TCA: 8 things we learned about ‘Downton Abbey’
“Wait, what is a weekend?” — Oh, Dowager Countess, if you were present Saturday night at the Television Critics Assn. press tour, you’d surely discover it’s the period of time when the cast of “Downton Abbey” lets loose.
Still beaming with an Emmy glow — the show took up residence in the drama category and received a total of 16 nominations — a few of the actors from the popular British series, including newcomer Shirley MacLaine, took the stage and reflected on the show’s fame.
“We’re gobsmacked,” said Hugh Bonneville, who plays Lord Crawley. “To have the show embraced so wholeheartedly from America is a great thrill for all of us.”
America’s cuddle with the period drama will likely continue when the show returns for its third season on Jan. 6, which will bring with it the addition of MacLaine as Martha Levinson, the mother of Cora Crawley (Elizabeth McGovern). The 78-year-old actress, judging from the extensive preview-reel screenings to journalists, will undoubtedly bring a jolt to the series much in the way she brought a jolt to the panel — whether it was joking that she and 77-year-old Maggie Smith, who plays Dowager Countess, were “lovers in another lifetime” or plainly saying she had not been a fan of the show before joining and only took the part with some convincing by her hairdresser in Malibu.

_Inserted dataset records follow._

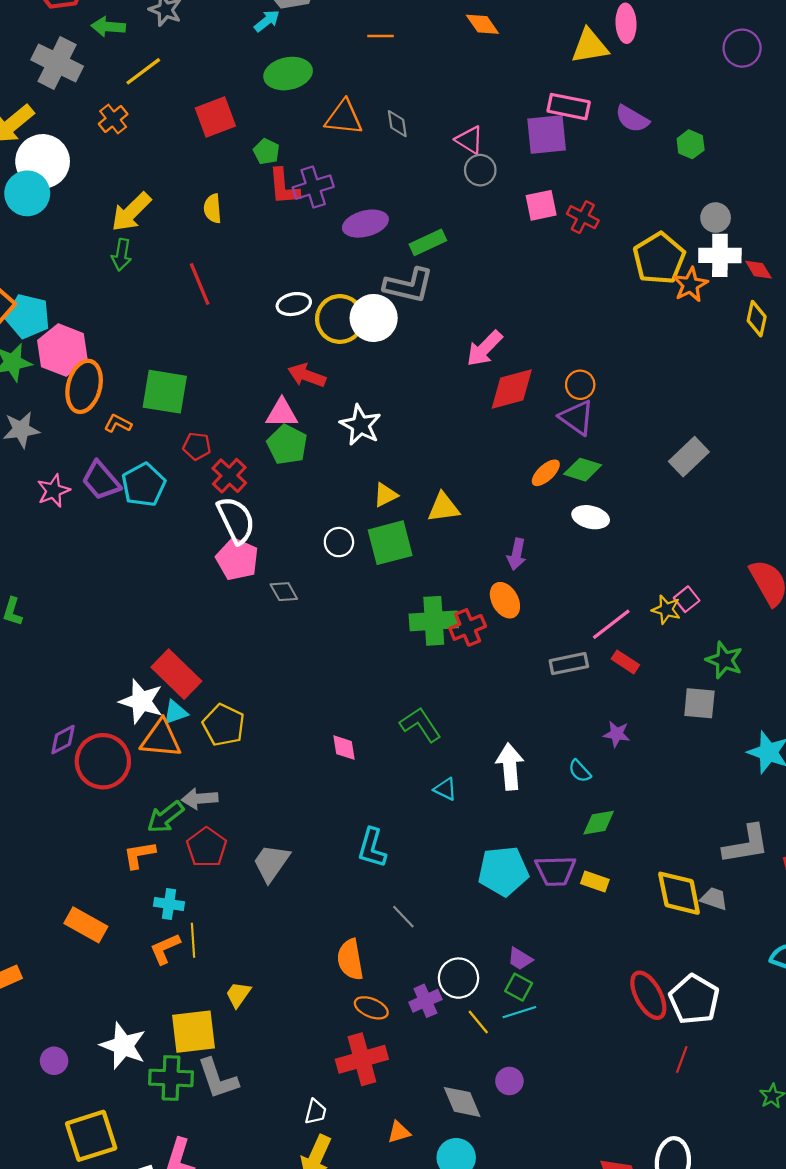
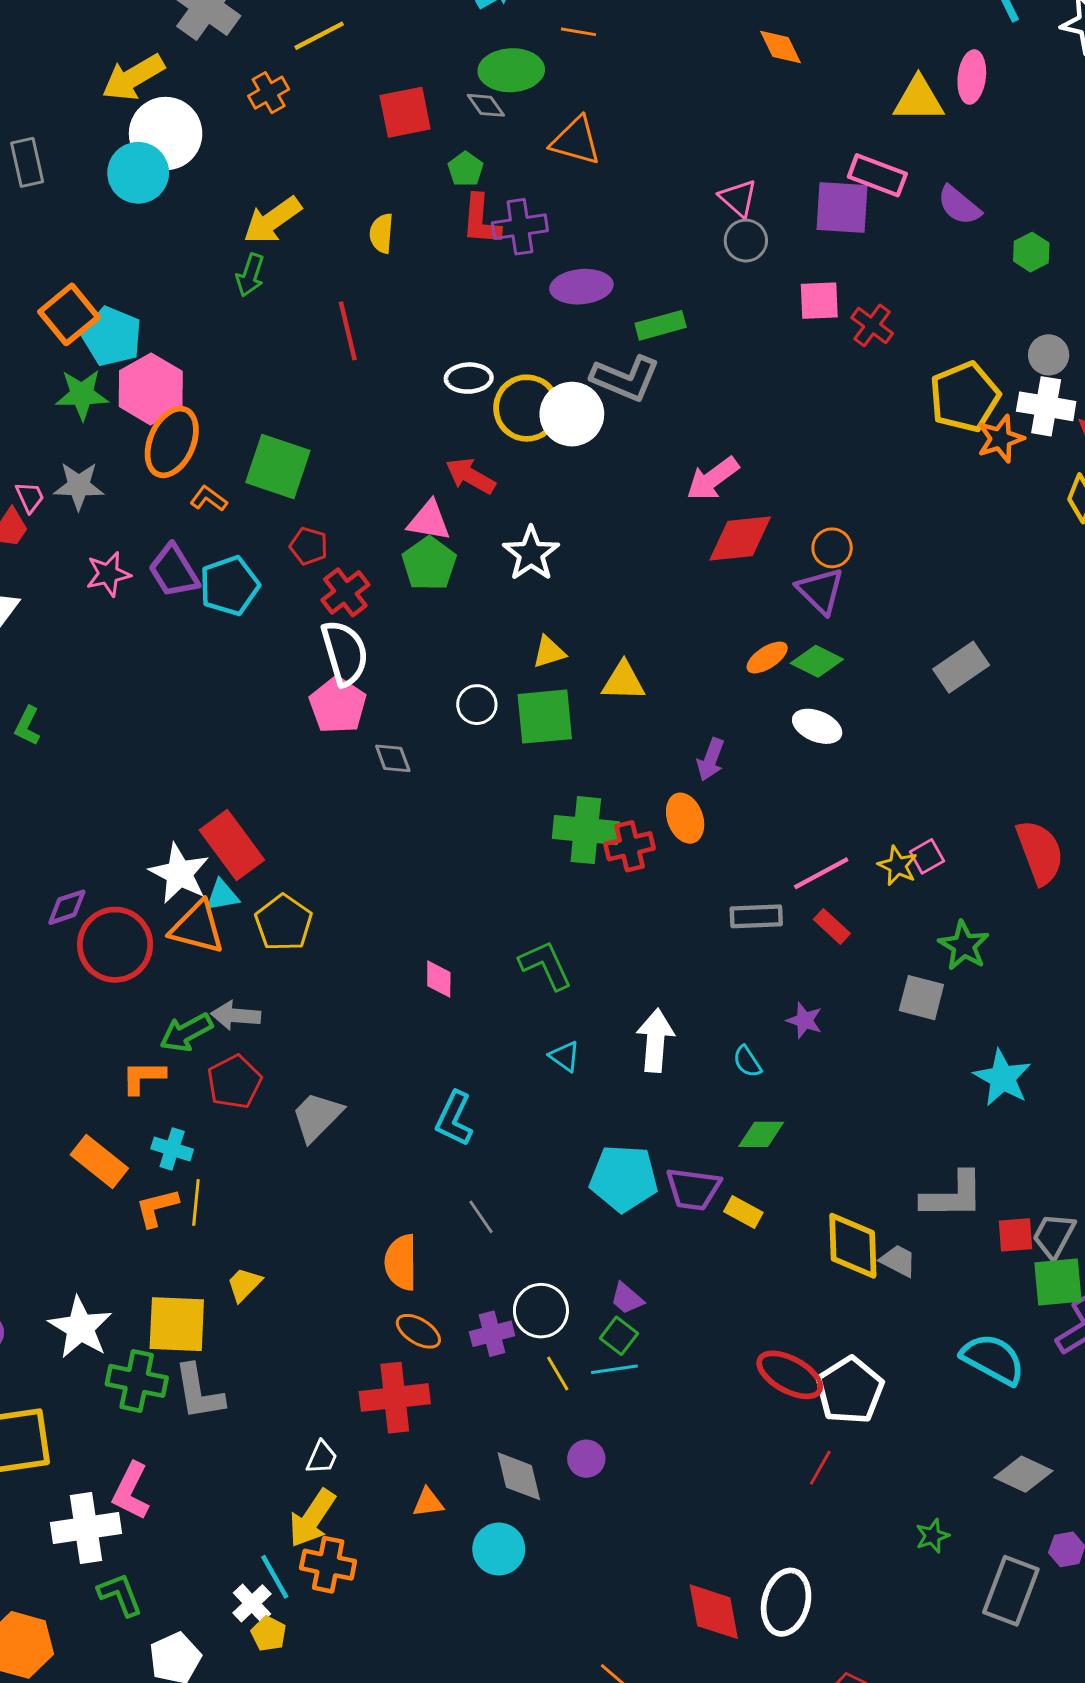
orange line: (380, 36) -> (578, 32), moved
gray diamond: (397, 124) -> (486, 105), moved, turned -36
orange rectangle: (86, 925) -> (99, 1161), moved
red ellipse: (648, 995) -> (790, 1375), turned -42

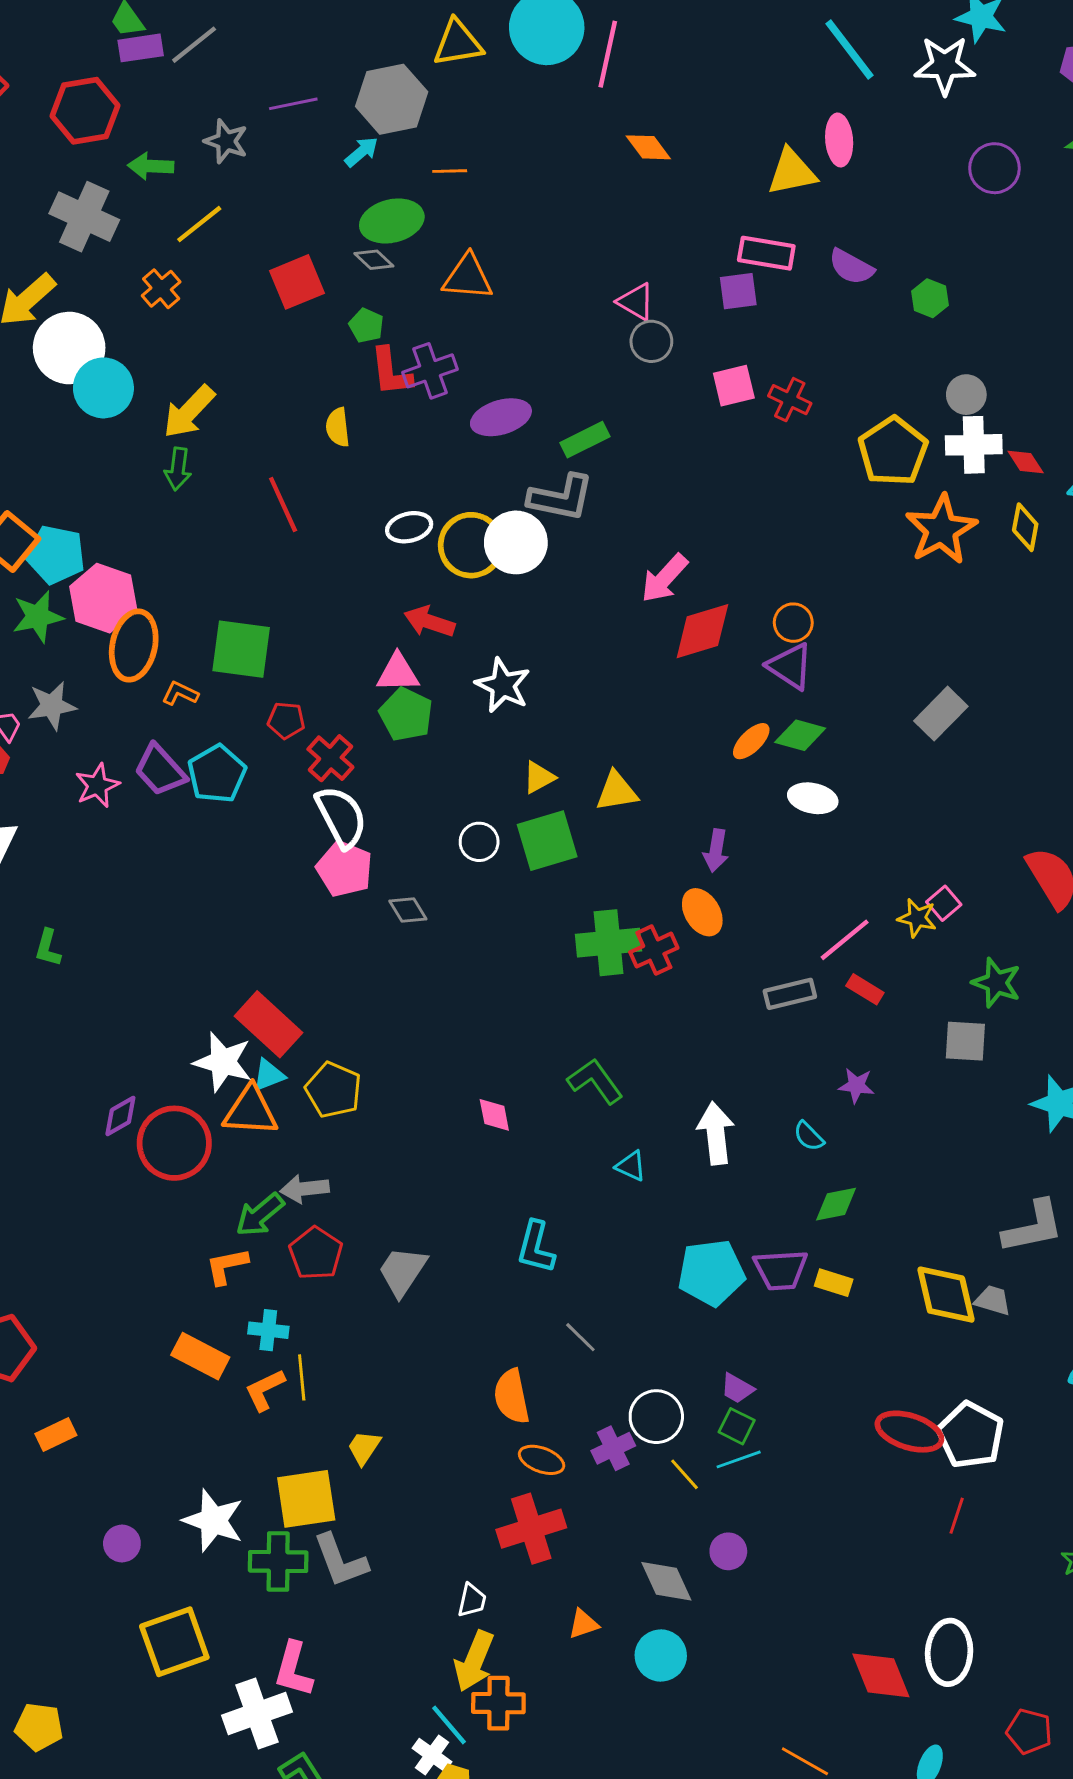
cyan circle: (138, 173) -> (103, 388), moved
purple square: (842, 208) -> (738, 291), size x0.7
yellow semicircle: (382, 233) -> (338, 427), moved
orange star: (1000, 439) -> (941, 529), moved, size x1.5

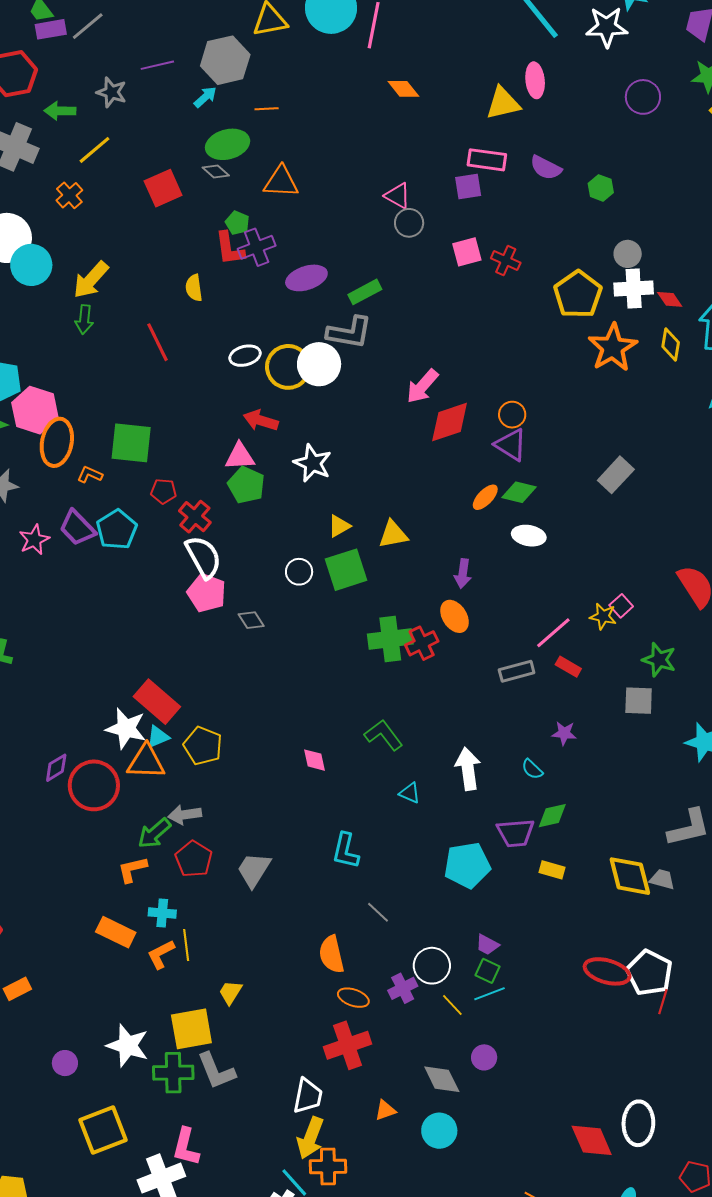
green pentagon: (366, 325) -> (237, 223), moved
purple trapezoid: (781, 1270) -> (516, 833), moved
red line: (957, 1516) -> (663, 1002), moved
white trapezoid: (472, 1600) -> (308, 1096), size x1.5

“I didn’t know anything about Martha, I don’t even know if you do,” MacLaine said, looking to creator Julian Fellowes. “But my hairdresser does. All the ladies in my hairdressing place said, ‘Oh, she’s Jewish and she’s from Long Island and she has a lot of money and she’s looking for a tight, old man.’”
But the liveliness didn’t solely belong to MacLaine. As the session neared its end, Bonneville stood up and unbuttoned his shirt to reveal one underneath with a special plea in support of his imprisoned valet: “Free Bates!”
Here’s some other things we learned from the session:
1. The preview reel hinted at the possibility of financial ruin for the Crawley family, showed a scene of Mr. Bates (Brendan Coyle) in jail and, to our distress, showed more tension between Lady Mary (Michelle Dockery)and Matthew (Dan Stevens). Not to be overlooked, there was talk of a wedding — whose wedding is anyone’s guess.
2. Sorry, dog lovers! Isis the dog, after her leading role in last season’s finale, has been slightly downgraded for the third season.
3. Fellowes said the third season will be one of readjusting: “This season, in a way, is about the recovery from the war. The war brought a tremendous disruption to England,” he said. “There are chills and spills involved in that for all the characters ... some laughs and some tears. And that’s it.”
4. Coyle admitted he has broken down and taken those “What ‘Downton Abbey’ Character Are You?” quizzes that float around on Facebook. “I’m Mary,” he deadpanned. “I’m really happy about it.”
5. Look for the red ears! Joanne Froggatt revealed that she and Coyle were mid-scene when he learned of his supporting actor Emmy nomination on Thursday. During the first half of the scene — or “pre-nomination,” as Coyle clarified, he’s calm. Post-nomination, “he has very red ears,” Froggatt said. “It will be interesting to see if people spot the scene.”
6. With the arrival of Martha Levinson, we’re going to see Cora be less inhibited. “As things start to change and the plates are shifting, we’re reminded of where [Cora] comes from,” Fellowes said. “She’s much less afraid of the future than Robert is and she’s much less afraid of expressing that.”
7. Why does MacLaine think the show is a hit with viewers? “What [Fellowes] has done so brilliant is make 15 characters ... with just the right amount of time on screen, which fits with the Internet tolerance for emotional knowledge,” she said. Fellowes joked that it’s a show for people with short attention spans.
8. Cool kids! Bonneville said he knew the show was a hit when a 10- or 11-year-old “lad” in his son’s playground came up to him and declared: “I don’t like Thomas!”